Hog bristle brushes for acrylics or oils are decently priced: that’s probably because they wear out, so often. Natural hair watercolor brushes are…nearly entirely different. But I do still see that even hog bristle, glides more easily than a synthetic — at least, a low-quality synthetic.
I do have some sumi-e brushes which are natural hair (actually at least two different types of natural hair within the same brush), but I find that their (bamboo) handles tend to split with time and use. This is especially if they’re only bound together with glue and string. I’ve lost one, and am on the way to losing another. I haven’t tried the plastic-handled sumi-e brushes.
I do know where I can get brushes which are different than the standard ubiquitous Yasutomo; but seriously, I don’t know what I’m doing where it comes to art supplies, in Asian stationery stores. I can’t read the packaging (it’s usually not in English, I can’t read any dialect of written Chinese, and I largely can only read phonetics in Japanese), and I’m not sure of the properties of the types of hair used — except that white is goat hair, soft and absorbent.

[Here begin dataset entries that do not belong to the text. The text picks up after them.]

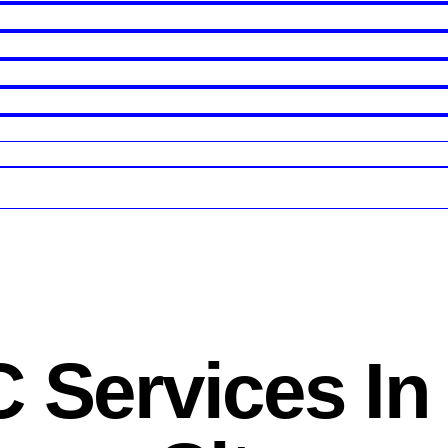
 Services In 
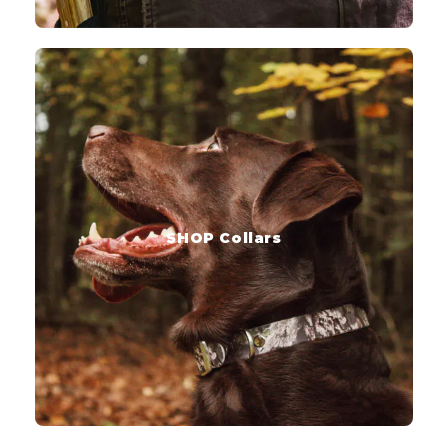
SHOP Collars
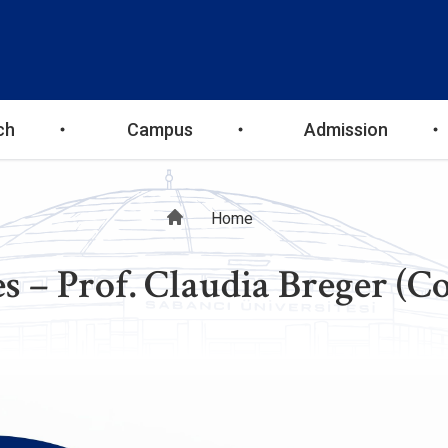
ch
Campus
Admission
Breadcrumb
Home
s – Prof. Claudia Breger (C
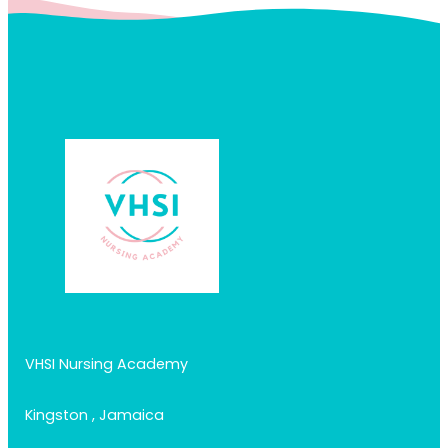
VHSI Nursing Academy
Kingston , Jamaica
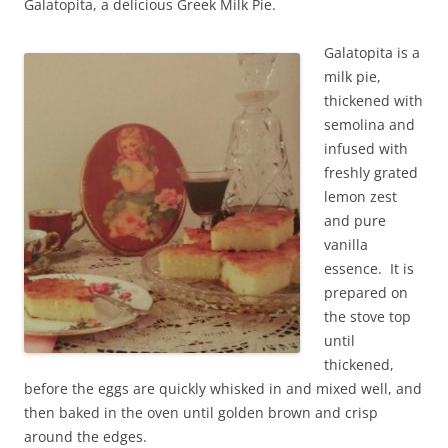
Galatopita, a delicious Greek Milk Pie.
Galatopita is a
milk pie,
thickened with
semolina and
infused with
freshly grated
lemon zest
and pure
vanilla
essence. It is
prepared on
the stove top
until
thickened,
before the eggs are quickly whisked in and mixed well, and
then baked in the oven until golden brown and crisp
around the edges.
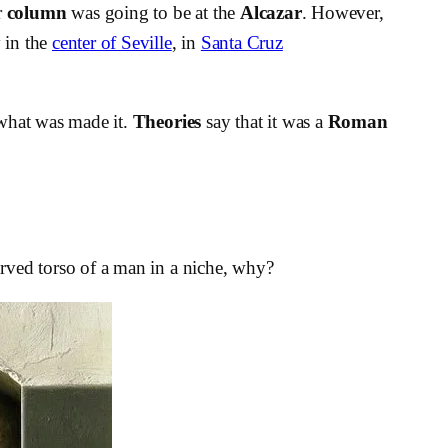
r
column
was going to be at the
Alcazar
. However,
y
in the
center of Seville
, in
Santa Cruz
r what was made it.
Theories
say that it was a
Roman
rved torso of a man in a niche, why?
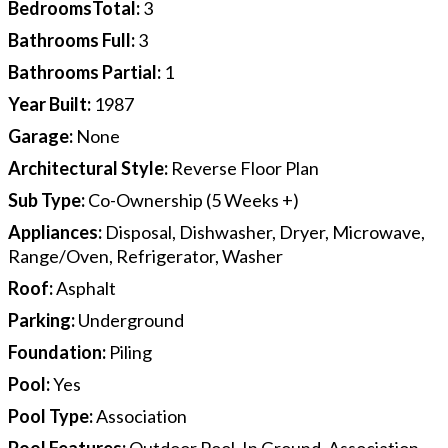
BedroomsTotal
:
3
Bathrooms Full
:
3
Bathrooms Partial
:
1
Year Built
:
1987
Garage
:
None
Architectural Style
:
Reverse Floor Plan
Sub Type
:
Co-Ownership (5 Weeks +)
Appliances
:
Disposal, Dishwasher, Dryer, Microwave,
Range/Oven, Refrigerator, Washer
Roof
:
Asphalt
Parking
:
Underground
Foundation
:
Piling
Pool
:
Yes
Pool Type
:
Association
Pool Features
:
Outdoor Pool, In Ground, Association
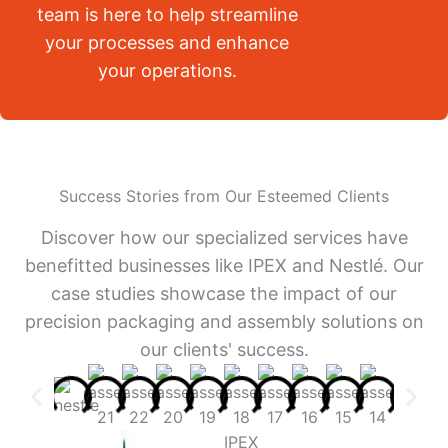
team is here to help streamline
your processes and enhance
your operations.
Success Stories from Our Esteemed Clients
Discover how our specialized services have
benefitted businesses like IPEX and Nestlé. Our
case studies showcase the impact of our
precision packaging and assembly solutions on
our clients' success.
IPEX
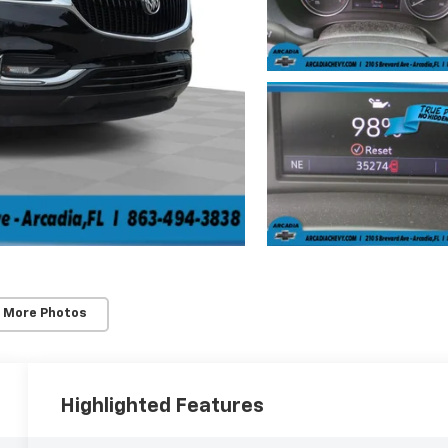
 More Photos
Highlighted Features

I’m really not even certain the types of brushes I find in an Asian stationery store, are suitable for the type of work I do (neither Chinese brush painting nor sumi-e nor calligraphy). And paying $30+ for one brush, when I don’t know what I’m getting or how to use it, is a bit of a risk.
The obvious thing to do, is ask someone who is knowledgeable about this to accompany me, or to ask a salesperson about the differences between the brushes. The thing is — I really don’t know how much salespeople know about the products (or how to use them), as versus just being there to enable financial transactions.
I do have some Princeton Neptune brushes, though I didn’t use them with the traditional gouache, earlier. I’m not sure how they’ll fare with it. They’re extremely soft, and my gouache is so old that some of it has dried out. (I was wrong, by the way: it does seem that I have a few tubes left over from 2007; they’re just paint cakes in there, like the ones my teacher recovered. I believe I did throw out some which I couldn’t open, maybe five years ago, though.)
That is, it takes some working of water into the paint, before the paint is usable…and I’m not sure the Neptunes are really stiff enough to handle it.
That’s not at all to get into the thought of using the Neptunes with acrylic gouache. I’m thinking I’ll definitely need to use a firmer watercolor or all-media brush, for that. For one thing, I don’t want to gum up my Neptunes with acrylic; I’m intending to use them exclusively with transparent watercolor and Ecolines. Maybe traditional gouache, if they can handle it. Not Liquitex acrylic gouache.
Neptunes are very soft and absorbent, made to mimic squirrel; maybe turning out better. The last time I used them (with the Ecoline, “transparent watercolors,” about a week ago), I could dip a loaded brush into a drop or two of yellow and not get a lot of color transfer, because the brush was sucking up the yellow and not discharging. That doesn’t happen if you mash the brush into the yellow to mix it; only if you touch the yellow and allow capillary action to draw it up.
That was fairly amazing.
The last thing I’ll mention…is that I’m very certain that my skill level with paints does not rival my skill with pencil or ink. But I can remedy that, with time and practice. It shouldn’t be drudgery; I love dense and fluid color, too much for that. Right now, I also have more books than I care to mention (?) on painting and color, that I haven’t read. I want to get to them. Maybe it will be more productive than reading about politics…
One response to “Not quite square-one”
I love how you wrote this down and your experiments you’ve done with your art. You sound so knowledgeable. I really want to see your art now.